__What is needed__.
Check every line below for the word "gestion" and show those that hold it.

Top of Data supplied

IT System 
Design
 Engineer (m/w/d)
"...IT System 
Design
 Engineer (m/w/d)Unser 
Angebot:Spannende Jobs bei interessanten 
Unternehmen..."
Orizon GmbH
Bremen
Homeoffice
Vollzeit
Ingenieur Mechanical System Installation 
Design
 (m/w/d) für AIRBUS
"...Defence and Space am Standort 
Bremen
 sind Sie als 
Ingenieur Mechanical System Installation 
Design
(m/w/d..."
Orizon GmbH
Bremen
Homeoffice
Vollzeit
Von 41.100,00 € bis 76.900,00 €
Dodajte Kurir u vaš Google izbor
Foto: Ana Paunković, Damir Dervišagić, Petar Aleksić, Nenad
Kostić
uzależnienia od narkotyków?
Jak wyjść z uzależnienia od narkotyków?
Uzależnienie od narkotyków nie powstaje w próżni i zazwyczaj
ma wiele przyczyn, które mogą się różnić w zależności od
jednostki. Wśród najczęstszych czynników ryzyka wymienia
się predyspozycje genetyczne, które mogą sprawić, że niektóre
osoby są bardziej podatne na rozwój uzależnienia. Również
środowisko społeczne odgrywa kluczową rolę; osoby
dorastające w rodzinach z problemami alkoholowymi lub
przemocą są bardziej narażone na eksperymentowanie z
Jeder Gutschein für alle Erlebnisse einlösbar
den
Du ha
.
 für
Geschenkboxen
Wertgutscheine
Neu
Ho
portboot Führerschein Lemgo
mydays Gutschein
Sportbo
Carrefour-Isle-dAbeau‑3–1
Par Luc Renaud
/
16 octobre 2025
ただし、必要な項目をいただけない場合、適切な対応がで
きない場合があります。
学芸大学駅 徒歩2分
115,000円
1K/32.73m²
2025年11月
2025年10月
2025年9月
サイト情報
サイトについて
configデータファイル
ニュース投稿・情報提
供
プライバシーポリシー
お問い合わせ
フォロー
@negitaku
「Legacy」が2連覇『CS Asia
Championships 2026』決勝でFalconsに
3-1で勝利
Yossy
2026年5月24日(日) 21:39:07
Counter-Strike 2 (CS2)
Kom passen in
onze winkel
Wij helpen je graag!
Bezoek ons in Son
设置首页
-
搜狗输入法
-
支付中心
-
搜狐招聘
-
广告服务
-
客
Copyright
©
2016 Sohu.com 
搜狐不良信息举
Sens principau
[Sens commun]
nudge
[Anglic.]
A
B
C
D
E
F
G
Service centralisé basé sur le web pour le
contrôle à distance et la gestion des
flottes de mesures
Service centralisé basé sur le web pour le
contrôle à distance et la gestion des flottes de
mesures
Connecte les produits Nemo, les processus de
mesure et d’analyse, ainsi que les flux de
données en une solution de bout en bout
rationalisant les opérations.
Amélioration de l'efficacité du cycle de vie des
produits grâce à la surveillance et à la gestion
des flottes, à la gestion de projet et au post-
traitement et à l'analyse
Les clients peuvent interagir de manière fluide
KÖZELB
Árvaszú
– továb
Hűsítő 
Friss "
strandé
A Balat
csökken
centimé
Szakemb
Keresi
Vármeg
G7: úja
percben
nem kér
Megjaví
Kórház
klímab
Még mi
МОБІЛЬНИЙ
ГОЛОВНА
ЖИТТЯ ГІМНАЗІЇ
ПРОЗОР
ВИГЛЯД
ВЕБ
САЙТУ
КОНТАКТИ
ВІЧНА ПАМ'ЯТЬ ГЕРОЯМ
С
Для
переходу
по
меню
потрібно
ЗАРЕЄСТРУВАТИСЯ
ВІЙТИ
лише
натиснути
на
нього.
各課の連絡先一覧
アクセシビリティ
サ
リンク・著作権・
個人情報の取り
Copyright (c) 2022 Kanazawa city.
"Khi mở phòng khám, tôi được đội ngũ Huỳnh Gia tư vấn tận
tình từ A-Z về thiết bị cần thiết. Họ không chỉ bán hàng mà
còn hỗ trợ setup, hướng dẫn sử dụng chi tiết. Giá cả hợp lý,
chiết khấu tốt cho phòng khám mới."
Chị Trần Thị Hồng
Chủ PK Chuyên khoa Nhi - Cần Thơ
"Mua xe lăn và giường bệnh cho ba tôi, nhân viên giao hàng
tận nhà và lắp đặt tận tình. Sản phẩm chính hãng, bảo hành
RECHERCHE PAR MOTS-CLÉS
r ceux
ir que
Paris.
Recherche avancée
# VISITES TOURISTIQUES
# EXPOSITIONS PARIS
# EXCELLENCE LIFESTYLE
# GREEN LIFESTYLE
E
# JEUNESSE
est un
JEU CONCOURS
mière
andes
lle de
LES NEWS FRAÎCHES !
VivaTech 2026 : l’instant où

Bottom of Data supplied

__Solution for this task__.
contrôle à distance et la gestion des
contrôle à distance et la gestion des flottes de
produits grâce à la surveillance et à la gestion
des flottes, à la gestion de projet et au post-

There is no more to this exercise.